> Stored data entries

=-=-=

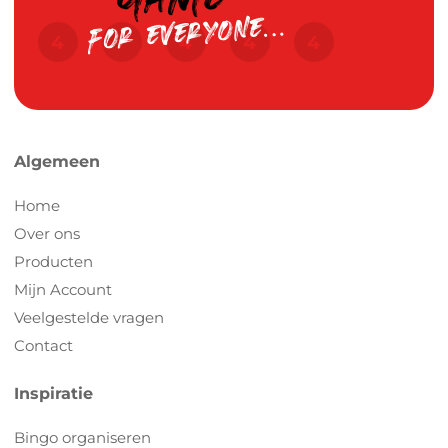
Algemeen
Home
Over ons
Producten
Mijn Account
Veelgestelde vragen
Contact
Inspiratie
Bingo organiseren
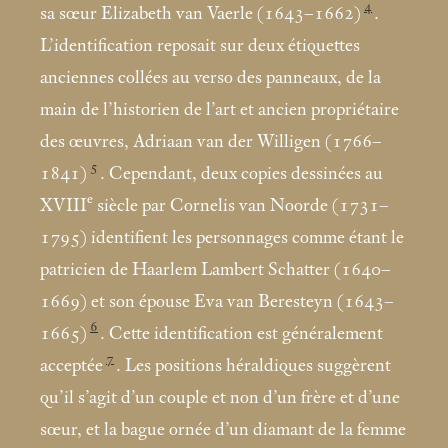
4
sa sœur Elizabeth van Vaerle (1643–1662)
.
L’identification reposait sur deux étiquettes
anciennes collées au verso des panneaux, de la
main de l’historien de l’art et ancien propriétaire
des œuvres, Adriaan van der Willigen (1766–
5
1841)
. Cependant, deux copies dessinées au
e
XVIII
siècle par Cornelis van Noorde (1731–
1795) identifient les personnages comme étant le
patricien de Haarlem Lambert Schatter (1640–
1669) et son épouse Eva van Beresteyn (1643–
6
1665)
. Cette identification est généralement
7
acceptée
. Les positions héraldiques suggèrent
qu’il s’agit d’un couple et non d’un frère et d’une
sœur, et la bague ornée d’un diamant de la femme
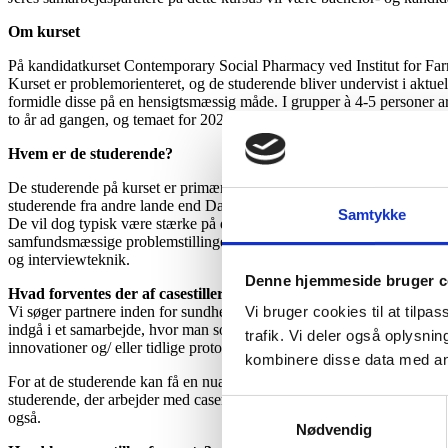
Om kurset
På kandidatkurset Contemporary Social Pharmacy ved Institut for Far
Kurset er problemorienteret, og de studerende bliver undervist i aktue
formidle disse på en hensigtsmæssig måde. I grupper à 4-5 personer arbe
to år ad gangen, og temaet for 2024-2025 er Medicin og bæredygtighed. 
Hvem er de studerende?
De studerende på kurset er primært farmaceutstuderende samt studeren
studerende fra andre lande end Danmark. Kursus er derfor på engelsk,
Samtykke
De vil dog typisk være stærke på de mere biologiske og kemiske asp
samfundsmæssige problemstillinger omkring brug af lægemidler fra såv
og interviewteknik.
Denne hjemmeside bruger c
Hvad forventes der af casestiller?
Vi søger partnere inden for sundhedsvæsenet, der har et konkret probl
Vi bruger cookies til at tilpas
indgå i et samarbejde, hvor man som case-stiller kan få engagerede og 
trafik. Vi deler også oplysn
innovationer og/ eller tidlige prototyper af fysiske eller digitale væ
kombinere disse data med andr
For at de studerende kan få en nuanceret forståelse af problemstillinge
studerende, der arbejder med casen (fx to korte møder i løbet af kurset
Samtykkevalg
også.
Nødvendig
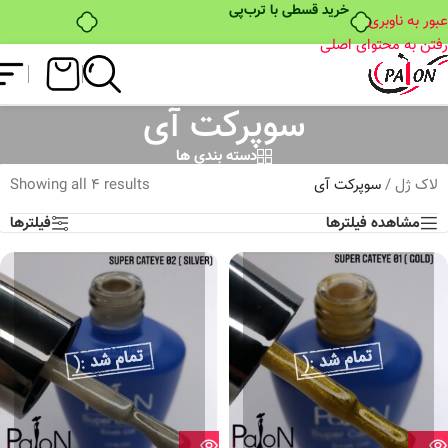
خرید قسطی با ترب‌پی
عبور به ناوبری
رفتن به محتوای اصلی
سوپرکت آی
دسته بندی ها
لاک ژل
/
سوپرکت آی
Showing all 4 results
مشاهده فیلترها
فیلترها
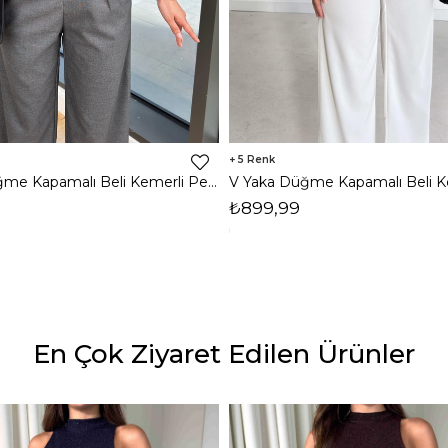
5
V Yaka Düğme Kapamalı Beli Kemerli Pens Detaylı Bol Paça Velvıt Antrasit Kadın Tulum 25Y116
₺899,99
En Çok Ziyaret Edilen Ürünler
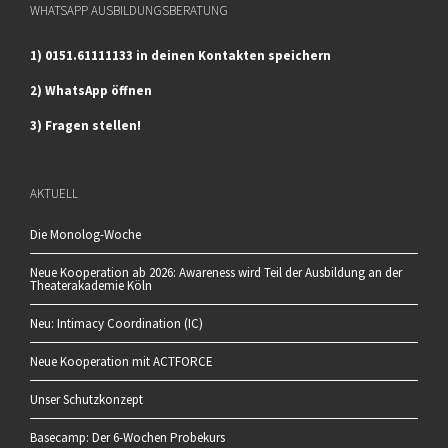
WHATSAPP AUSBILDUNGSBERATUNG
1) 0151.61111133 in deinen Kontakten speichern
2) WhatsApp öffnen
3) Fragen stellen!
AKTUELL
Die Monolog-Woche
Neue Kooperation ab 2026: Awareness wird Teil der Ausbildung an der
Theaterakademie Köln
Neu: Intimacy Coordination (IC)
Neue Kooperation mit ACTFORCE
Unser Schutzkonzept
Basecamp: Der 6-Wochen Probekurs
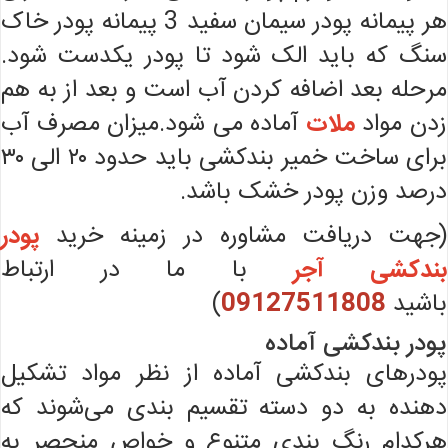
هر پیمانه پودر سیمان سفید 3 پیمانه پودر خاک
سنگ که باید الک شود تا پودر یکدست شود.
مرحله بعد اضافه کردن آب است و بعد از به هم
زدن مواد
ملات
آماده می شود.میزان مصرف آب
برای ساخت خمیر بندکشی باید حدود ۲۰ الی ۳۰
درصد وزن پودر خشک باشد.
(جهت دریافت مشاوره در زمینه خرید
پودر
بندکشی آجر
با ما در ارتباط
باشید
09127511808
)
پودر بندکشی آماده
پودرهای بندکشی آماده از نظر مواد تشکیل
دهنده به دو دسته تقسیم بندی می‌شوند که
هرکدام رنگ بندی متنوع و خواص منحصر به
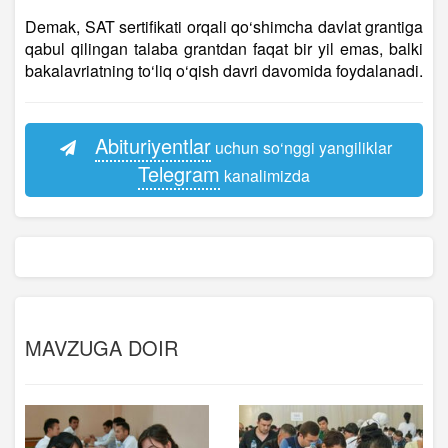
Demak, SAT sertifikati orqali qo‘shimcha davlat grantiga
qabul qilingan talaba grantdan faqat bir yil emas, balki
bakalavriatning to‘liq o‘qish davri davomida foydalanadi.
Abituriyentlar
uchun so‘nggi yangiliklar
Telegram
kanalimizda
MAVZUGA DOIR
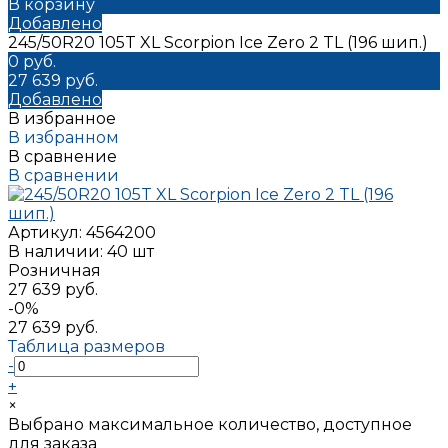
В корзину
Добавлено
245/50R20 105T XL Scorpion Ice Zero 2 TL (196 шип.)
0 руб.
27 639 руб.
Добавлено
В избранное
В избранном
В сравнение
В сравнении
Артикул:
4564200
В наличии: 40 шт
Розничная
27 639 руб.
-0%
27 639 руб.
Таблица размеров
-
+
×
Выбрано максимальное количество, доступное
для заказа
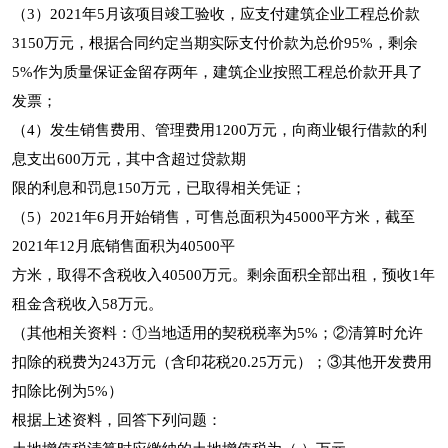
（3）2021年5月该项目竣工验收，应支付建筑企业工程总价款
3150万元，根据合同约定当期实际支付价款为总价95%，剩余
5%作为质量保证金留存两年，建筑企业按照工程总价款开具了
发票；
（4）发生销售费用、管理费用1200万元，向商业银行借款的利
息支出600万元，其中含超过贷款期
限的利息和罚息150万元，已取得相关凭证；
（5）2021年6月开始销售，可售总面积为45000平方米，截至
2021年12月底销售面积为40500平
方米，取得不含税收入40500万元。剩余面积全部出租，预收1年
租金含税收入58万元。
（其他相关资料：①当地适用的契税税率为5%；②清算时允许
扣除的税费为243万元（含印花税20.25万元）；③其他开发费用
扣除比例为5%）
根据上述资料，回答下列问题：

=-=-=

> What the task requires
What is needed is every line from the data above that includes the string "Kooperation", copied out.

> Solution for this task
Neue Kooperation ab 2026: Awareness wird Teil der Ausbildung an der
Neue Kooperation mit ACTFORCE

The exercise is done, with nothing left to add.